Ini adalah firakh masywi sejenis ayam bakar tapi rasanya beda dengan ayam bakar di indonesia , mempunyai ciri khas rasa rempah-rempah disajikan dengan sedikit nasi kuning, ditambah irisan jeruk nipis dan tomat serta a’jur (sejenis mentimun), ditambah dengan kentang goreng dan jarjir (jenis sayur-sayuran untuk lalapan).

sallatah

Berikutnya adalah sallatah, irisan dari paprica, bawang, jarjir, tomat dan jeruk nipis serta ditaburi seledri ditambah dengan mayones dan dakwa (bumbu kacang sejenis bumbu ketoprak) menghiasi piring putih, makanan tersebut adalah sallatah, biasa nya sallatah ini tidak pernah ketinggalan ketika orang-orang sudan sarapan pagi atau siang.

syurbah

Sedangkan dicangkir kecil dinamakan dengan syurbah, kalau kita membuka kamus syurbah itu artinya sop, tapi jangan di bayangkan seperti sop yang ada di indonesia, syurbah ini terasa sekali rempah-rempahnya, biasa di math’am sengaja disediakan gratis, dengan sedikit perasan jeruk nipis dinikmati ketika masih hangat akan terasa nikmat bagi yang menyukai syurbah ini.
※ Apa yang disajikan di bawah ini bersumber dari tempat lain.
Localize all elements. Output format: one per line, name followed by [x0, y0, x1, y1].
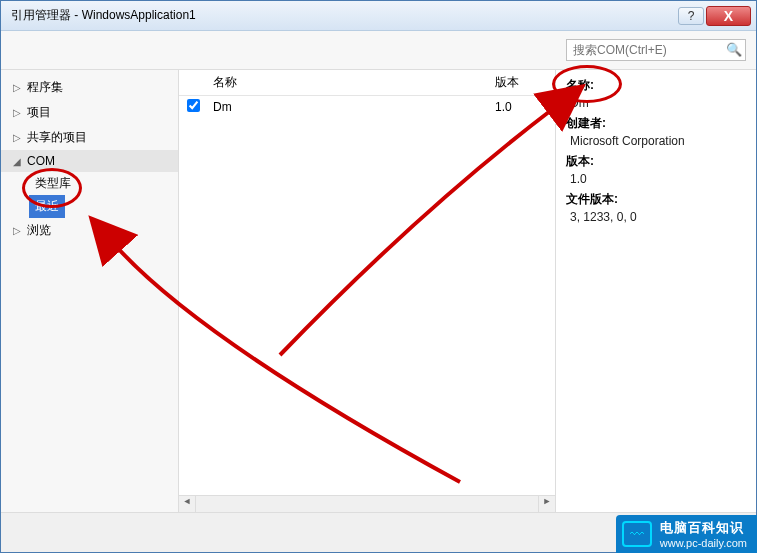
main-area: ▷ 程序集 ▷ 项目 ▷ 共享的项目 ◢ COM 类型库 最近: [1, 69, 756, 512]
sidebar: ▷ 程序集 ▷ 项目 ▷ 共享的项目 ◢ COM 类型库 最近: [1, 70, 179, 512]
searchbar: 🔍: [1, 31, 756, 69]
monitor-icon: [622, 521, 652, 547]
sidebar-item-com[interactable]: ◢ COM: [1, 150, 178, 172]
window-title: 引用管理器 - WindowsApplication1: [6, 7, 676, 24]
watermark-url: www.pc-daily.com: [660, 537, 747, 549]
chevron-right-icon: ▷: [13, 107, 23, 118]
sidebar-item-projects[interactable]: ▷ 项目: [1, 100, 178, 125]
body: 🔍 ▷ 程序集 ▷ 项目 ▷ 共享的项目 ◢ COM: [1, 31, 756, 552]
details-name-label: 名称:: [566, 76, 746, 94]
details-creator-label: 创建者:: [566, 114, 746, 132]
col-header-name[interactable]: 名称: [209, 74, 495, 91]
sidebar-item-shared-projects[interactable]: ▷ 共享的项目: [1, 125, 178, 150]
sidebar-item-browse[interactable]: ▷ 浏览: [1, 218, 178, 243]
details-panel: 名称: Dm 创建者: Microsoft Corporation 版本: 1.…: [556, 70, 756, 512]
list-panel: 名称 版本 Dm 1.0 ◄ ►: [179, 70, 556, 512]
details-name-value: Dm: [566, 94, 746, 112]
search-input[interactable]: [566, 39, 746, 61]
chevron-right-icon: ▷: [13, 132, 23, 143]
help-button[interactable]: ?: [678, 7, 704, 25]
list-header: 名称 版本: [179, 70, 555, 96]
sidebar-item-assemblies[interactable]: ▷ 程序集: [1, 75, 178, 100]
sidebar-item-label: 浏览: [27, 222, 51, 239]
details-filever-value: 3, 1233, 0, 0: [566, 208, 746, 226]
chevron-down-icon: ◢: [13, 156, 23, 167]
sidebar-item-label: 项目: [27, 104, 51, 121]
search-icon[interactable]: 🔍: [726, 42, 742, 57]
search-wrap: 🔍: [566, 39, 746, 61]
com-sub-tree: 类型库 最近: [1, 172, 178, 218]
row-checkbox[interactable]: [187, 99, 200, 112]
chevron-right-icon: ▷: [13, 225, 23, 236]
sidebar-item-label: 共享的项目: [27, 129, 87, 146]
reference-manager-window: 引用管理器 - WindowsApplication1 ? X 🔍 ▷ 程序集 …: [0, 0, 757, 553]
details-version-value: 1.0: [566, 170, 746, 188]
watermark-title: 电脑百科知识: [660, 519, 744, 537]
scroll-left-icon[interactable]: ◄: [179, 496, 196, 512]
details-filever-label: 文件版本:: [566, 190, 746, 208]
details-creator-value: Microsoft Corporation: [566, 132, 746, 150]
watermark: 电脑百科知识 www.pc-daily.com: [616, 515, 757, 553]
row-name: Dm: [209, 100, 495, 114]
chevron-right-icon: ▷: [13, 82, 23, 93]
row-version: 1.0: [495, 100, 555, 114]
list-row[interactable]: Dm 1.0: [179, 96, 555, 118]
horizontal-scrollbar[interactable]: ◄ ►: [179, 495, 555, 512]
details-version-label: 版本:: [566, 152, 746, 170]
sidebar-item-label: 程序集: [27, 79, 63, 96]
sidebar-subitem-typelib[interactable]: 类型库: [29, 172, 178, 195]
titlebar[interactable]: 引用管理器 - WindowsApplication1 ? X: [1, 1, 756, 31]
scroll-track[interactable]: [196, 496, 538, 512]
sidebar-item-label: COM: [27, 154, 55, 168]
close-button[interactable]: X: [706, 6, 751, 26]
scroll-right-icon[interactable]: ►: [538, 496, 555, 512]
col-header-version[interactable]: 版本: [495, 74, 555, 91]
sidebar-subitem-recent[interactable]: 最近: [29, 195, 65, 218]
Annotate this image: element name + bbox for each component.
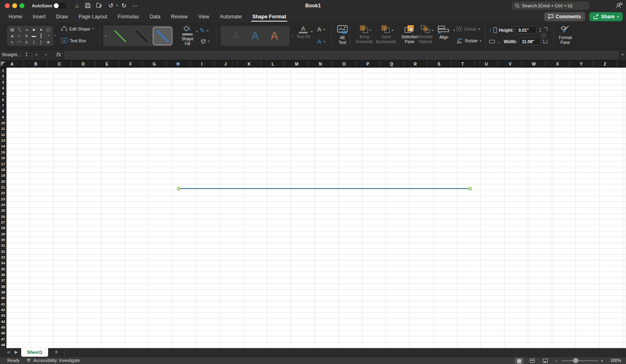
formula-input[interactable] [64, 51, 619, 59]
reorder-objects-button[interactable]: Reorder Objects [414, 25, 437, 44]
zoom-out-button[interactable]: − [555, 358, 558, 363]
column-header-n[interactable]: N [309, 61, 332, 67]
column-header-x[interactable]: X [546, 61, 569, 67]
name-box[interactable]: Straight... [2, 52, 24, 57]
sheet-tab-sheet1[interactable]: Sheet1 [21, 348, 48, 357]
row-header-2[interactable]: 2 [0, 73, 7, 79]
accessibility-status[interactable]: Accessibility: Investigate [26, 358, 80, 363]
shape-fill-button[interactable]: Shape Fill [179, 25, 196, 46]
send-backwards-button[interactable]: Send Backwards [373, 25, 399, 44]
shape-styles-prev-icon[interactable]: ‹ [105, 33, 106, 38]
tab-shape-format[interactable]: Shape Format [247, 11, 291, 22]
arrow-shape[interactable]: ↘ [25, 26, 28, 33]
arc-shape[interactable]: ◠ [18, 39, 21, 45]
tab-formulas[interactable]: Formulas [112, 11, 144, 22]
height-stepper[interactable]: ▲▼ [539, 27, 541, 33]
cancel-icon[interactable]: × [35, 52, 38, 58]
shape-outline-button[interactable]: ✎ ▾ [200, 27, 209, 34]
elbow-connector-shape[interactable]: ⌐ [18, 33, 21, 39]
column-header-o[interactable]: O [333, 61, 356, 67]
row-header-30[interactable]: 30 [0, 237, 7, 243]
row-header-25[interactable]: 25 [0, 208, 7, 213]
width-input[interactable]: 11.08" [519, 37, 540, 45]
text-outline-button[interactable]: A ▾ [317, 26, 325, 32]
triangle-shape[interactable]: ▲ [10, 33, 14, 39]
elbow-arrow-shape[interactable]: ↳ [25, 33, 28, 39]
text-effects-button[interactable]: A ▾ [317, 39, 325, 44]
normal-view-button[interactable]: ▦ [515, 357, 524, 364]
row-header-48[interactable]: 48 [0, 342, 7, 348]
zoom-slider-knob[interactable] [573, 358, 578, 363]
text-box-button[interactable]: A Text Box [61, 38, 86, 43]
row-header-40[interactable]: 40 [0, 295, 7, 301]
tab-review[interactable]: Review [165, 11, 193, 22]
reorder-objects-chevron-icon[interactable]: ▾ [432, 29, 433, 32]
wordart-blue[interactable]: A [251, 30, 259, 42]
row-header-9[interactable]: 9 [0, 114, 7, 120]
row-header-22[interactable]: 22 [0, 190, 7, 196]
column-header-m[interactable]: M [285, 61, 309, 67]
row-header-44[interactable]: 44 [0, 319, 7, 325]
text-box-shape[interactable]: ▤ [10, 26, 14, 33]
row-header-31[interactable]: 31 [0, 243, 7, 248]
column-header-b[interactable]: B [24, 61, 48, 67]
column-header-h[interactable]: H [166, 61, 190, 67]
black-line-style[interactable] [132, 27, 151, 45]
row-header-16[interactable]: 16 [0, 155, 7, 161]
column-header-q[interactable]: Q [380, 61, 403, 67]
dash-shape[interactable]: ▬ [32, 33, 36, 39]
column-header-d[interactable]: D [72, 61, 95, 67]
row-header-11[interactable]: 11 [0, 126, 7, 132]
page-break-view-button[interactable] [541, 357, 550, 364]
shape-effects-button[interactable]: ▾ [200, 39, 209, 44]
column-header-l[interactable]: L [261, 61, 285, 67]
column-header-w[interactable]: W [522, 61, 546, 67]
row-header-35[interactable]: 35 [0, 266, 7, 272]
rectangle-shape[interactable]: ■ [33, 26, 35, 33]
page-layout-view-button[interactable] [528, 357, 537, 364]
row-header-13[interactable]: 13 [0, 138, 7, 143]
oval-shape[interactable]: ● [40, 26, 42, 33]
add-sheet-button[interactable]: + [53, 349, 60, 355]
wordart-orange[interactable]: A [271, 30, 279, 42]
column-header-y[interactable]: Y [570, 61, 593, 67]
row-header-8[interactable]: 8 [0, 108, 7, 114]
green-line-style[interactable] [110, 27, 130, 45]
column-header-f[interactable]: F [119, 61, 143, 67]
row-header-32[interactable]: 32 [0, 249, 7, 254]
insert-function-icon[interactable]: fx [56, 51, 61, 57]
row-header-39[interactable]: 39 [0, 289, 7, 295]
pie-shape[interactable]: ◔ [47, 33, 49, 39]
people-icon[interactable] [616, 2, 622, 8]
row-header-4[interactable]: 4 [0, 85, 7, 91]
select-all-button[interactable] [0, 61, 0, 68]
zoom-slider-track[interactable] [562, 360, 598, 361]
wordart-dark[interactable]: A [232, 30, 240, 42]
wordart-gallery-more-icon[interactable]: › [292, 33, 293, 37]
vertical-line-shape[interactable]: ┃ [40, 33, 42, 39]
tab-insert[interactable]: Insert [27, 11, 51, 22]
comments-button[interactable]: Comments [544, 12, 585, 21]
tab-automate[interactable]: Automate [214, 11, 247, 22]
row-header-12[interactable]: 12 [0, 132, 7, 138]
straight-connector-shape[interactable] [179, 188, 470, 189]
tab-home[interactable]: Home [3, 11, 27, 22]
column-header-z[interactable]: Z [593, 61, 617, 67]
line-shape[interactable]: ╲ [18, 26, 20, 33]
blue-line-style[interactable] [153, 27, 172, 45]
column-header-u[interactable]: U [475, 61, 498, 67]
name-box-stepper[interactable]: ▲▼ [25, 52, 28, 57]
column-header-s[interactable]: S [427, 61, 451, 67]
row-header-6[interactable]: 6 [0, 97, 7, 103]
row-header-21[interactable]: 21 [0, 184, 7, 190]
row-header-46[interactable]: 46 [0, 330, 7, 336]
height-input[interactable]: 0.01" [516, 26, 537, 34]
enter-icon[interactable]: ✓ [44, 52, 48, 57]
row-header-33[interactable]: 33 [0, 254, 7, 260]
row-header-27[interactable]: 27 [0, 219, 7, 225]
formula-bar-expand-icon[interactable]: ▼ [621, 53, 624, 57]
column-header-e[interactable]: E [95, 61, 119, 67]
row-header-18[interactable]: 18 [0, 167, 7, 173]
lock-aspect-ratio-checkbox[interactable] [541, 33, 546, 38]
column-header-partial[interactable] [617, 61, 626, 67]
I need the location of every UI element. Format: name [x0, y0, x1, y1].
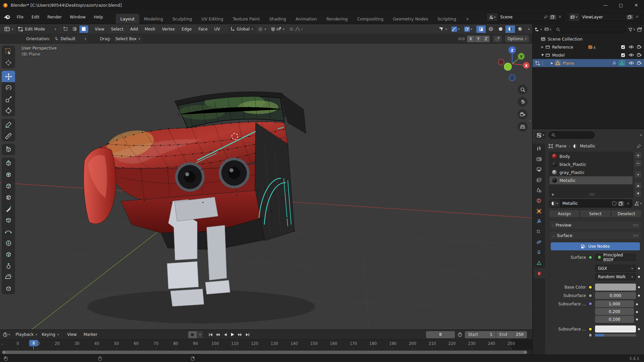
edge-select-mode-button[interactable] [70, 25, 79, 33]
tab-modifiers[interactable] [533, 216, 545, 227]
mode-dropdown[interactable]: Edit Mode ▾ [16, 25, 59, 33]
tool-shear[interactable] [2, 272, 15, 283]
surface-shader-button[interactable]: Principled BSDF [595, 254, 636, 261]
outliner-editor-type-dropdown[interactable]: ▾ [535, 27, 542, 32]
material-slot-metallic[interactable]: Metallic [549, 176, 633, 184]
surface-panel-header[interactable]: ⌄ Surface [549, 231, 642, 240]
distribution-dropdown[interactable]: GGX▾ [595, 265, 636, 272]
mirror-x-button[interactable]: X [467, 36, 474, 42]
shading-dropdown-icon[interactable]: ▾ [528, 27, 530, 31]
timeline-editor-type-dropdown[interactable]: ▾ [3, 332, 10, 337]
play-button[interactable] [229, 331, 236, 338]
snap-base-button[interactable] [493, 36, 502, 42]
viewport-menu-vertex[interactable]: Vertex [159, 27, 178, 32]
mirror-z-button[interactable]: Z [482, 36, 490, 42]
material-slot-black-plastic[interactable]: black_Plastic [549, 160, 633, 168]
viewport-menu-view[interactable]: View [92, 27, 108, 32]
remove-view-layer-icon[interactable]: ✕ [633, 15, 641, 19]
scene-name[interactable]: Scene [497, 15, 543, 19]
viewport-menu-face[interactable]: Face [195, 27, 211, 32]
orientation-default-dropdown[interactable]: Default ▾ [52, 35, 89, 43]
tool-measure[interactable] [2, 130, 15, 141]
jump-to-start-button[interactable] [207, 331, 214, 338]
duplicate-material-icon[interactable] [618, 201, 624, 206]
tab-particles[interactable] [533, 227, 545, 237]
workspace-tab-geometry-nodes[interactable]: Geometry Nodes [388, 14, 433, 24]
disable-render-camera-icon[interactable] [637, 61, 642, 65]
scrollbar-thumb[interactable] [2, 351, 527, 354]
expand-arrow-icon[interactable]: ▶ [551, 61, 553, 65]
material-specials-dropdown[interactable]: ▾ [635, 171, 642, 178]
workspace-tab-scripting[interactable]: Scripting [433, 14, 461, 24]
tab-output[interactable] [533, 164, 545, 175]
timeline-marker-menu[interactable]: Marker [80, 332, 101, 337]
subsurface-value-field[interactable]: 0.000 [595, 292, 636, 299]
viewport-menu-mesh[interactable]: Mesh [141, 27, 159, 32]
deselect-button[interactable]: Deselect [611, 210, 642, 218]
view-layer-name[interactable]: ViewLayer [579, 15, 627, 19]
pan-hand-icon[interactable] [518, 97, 528, 107]
play-reverse-button[interactable] [222, 331, 229, 338]
tab-constraints[interactable] [533, 247, 545, 258]
add-material-slot-button[interactable]: + [635, 152, 642, 159]
material-name-field[interactable]: Metallic [560, 201, 612, 206]
tab-object-data[interactable] [533, 258, 545, 268]
tool-poly-build[interactable] [2, 215, 15, 226]
outliner-search-input[interactable] [553, 26, 626, 33]
unlink-scene-icon[interactable]: ✕ [556, 15, 564, 19]
tool-edge-slide[interactable] [2, 249, 15, 260]
ruler-collapse-icon[interactable]: › [1, 342, 2, 346]
viewport-canvas[interactable]: User Perspective (8) Plane Z Y X ‹ [0, 44, 532, 329]
tab-view-layer[interactable] [533, 175, 545, 185]
proportional-editing-controls[interactable]: ▾ [287, 25, 305, 33]
tab-physics[interactable] [533, 237, 545, 247]
workspace-tab-layout[interactable]: Layout [116, 14, 140, 24]
toggle-xray-button[interactable] [476, 25, 486, 33]
blender-menu-logo-icon[interactable] [3, 14, 11, 20]
tool-extrude-region[interactable] [2, 158, 15, 169]
timeline-ruler[interactable]: 0102030405060708090100110120130140150160… [0, 339, 532, 350]
assign-button[interactable]: Assign [549, 210, 580, 218]
pin-icon[interactable] [636, 144, 641, 148]
tool-shrink-fatten[interactable] [2, 260, 15, 272]
toggle-perspective-icon[interactable] [518, 122, 528, 132]
unlink-material-icon[interactable]: ✕ [624, 201, 632, 206]
snap-target-icon[interactable] [276, 27, 282, 32]
properties-options-icon[interactable]: ▾ [640, 133, 642, 137]
drag-mode-dropdown[interactable]: Select Box ▾ [113, 35, 143, 43]
maximize-button[interactable]: ▢ [613, 0, 629, 10]
material-slot-body[interactable]: Body [549, 152, 633, 160]
magnet-icon[interactable] [271, 27, 275, 32]
menu-file[interactable]: File [13, 13, 28, 21]
keying-menu[interactable]: Keying▾ [40, 330, 61, 339]
shading-material-button[interactable] [505, 25, 515, 33]
menu-help[interactable]: Help [90, 13, 107, 21]
tool-annotate[interactable] [2, 119, 15, 130]
falloff-curve-icon[interactable] [295, 27, 300, 32]
viewport-menu-add[interactable]: Add [127, 27, 141, 32]
options-dropdown[interactable]: Options ▾ [505, 35, 529, 42]
tool-smooth[interactable] [2, 237, 15, 249]
gizmos-dropdown[interactable]: ▾ [449, 25, 462, 33]
tool-inset-faces[interactable] [2, 169, 15, 180]
workspace-tab-rendering[interactable]: Rendering [322, 14, 353, 24]
viewport-menu-select[interactable]: Select [108, 27, 127, 32]
select-button[interactable]: Select [580, 210, 610, 218]
shading-rendered-button[interactable] [515, 25, 525, 33]
proportional-edit-icon[interactable] [289, 27, 294, 32]
close-button[interactable]: ✕ [629, 0, 644, 10]
move-slot-down-button[interactable]: ▼ [635, 190, 642, 197]
tool-scale[interactable] [2, 94, 15, 105]
breadcrumb-object[interactable]: Plane [555, 144, 567, 148]
view-layer-icon[interactable]: ▾ [569, 13, 579, 21]
tool-cursor[interactable] [2, 57, 15, 68]
workspace-tab-modeling[interactable]: Modeling [139, 14, 168, 24]
workspace-tab-uv-editing[interactable]: UV Editing [197, 14, 228, 24]
shading-wireframe-button[interactable] [486, 25, 495, 33]
scene-selector[interactable]: ▾ Scene ✕ [486, 13, 564, 21]
mirror-y-button[interactable]: Y [475, 36, 482, 42]
timeline-view-menu[interactable]: View [64, 332, 80, 337]
sss-method-dropdown[interactable]: Random Walk▾ [595, 273, 636, 280]
checkbox-icon[interactable] [621, 53, 626, 57]
tool-select-box[interactable] [2, 46, 15, 57]
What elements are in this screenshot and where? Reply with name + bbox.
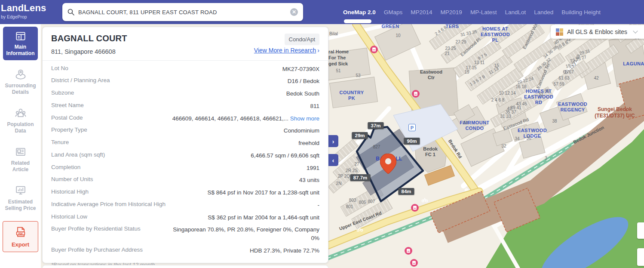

Ini hanya beberapa menu makanan yang tersedia di math’am sedi beih masih banyak makanan-makanan lain yang belum aku icip-icip ditempat ini, kalau minuman nya tersedia berbagai macam juice layaknya seperti di indonesia. dan jangan heran disetiap math’am hampir semua tersedia menu dari daging, walaupun ada satu atau dua math’am yang menyediakan menu seperti ikan.

Sedikit banyak nya kita semua bisa mengenal sudan selain lewat budaya juga lewat makanan nya yang khas, siapa tau suatu hari nanti anda bisa mengunjugi negara ini. menikmati detik-detik terakhir di negeri ini, ingin rasanya bisa wisata kuliner ke tempat-tempat lainnya.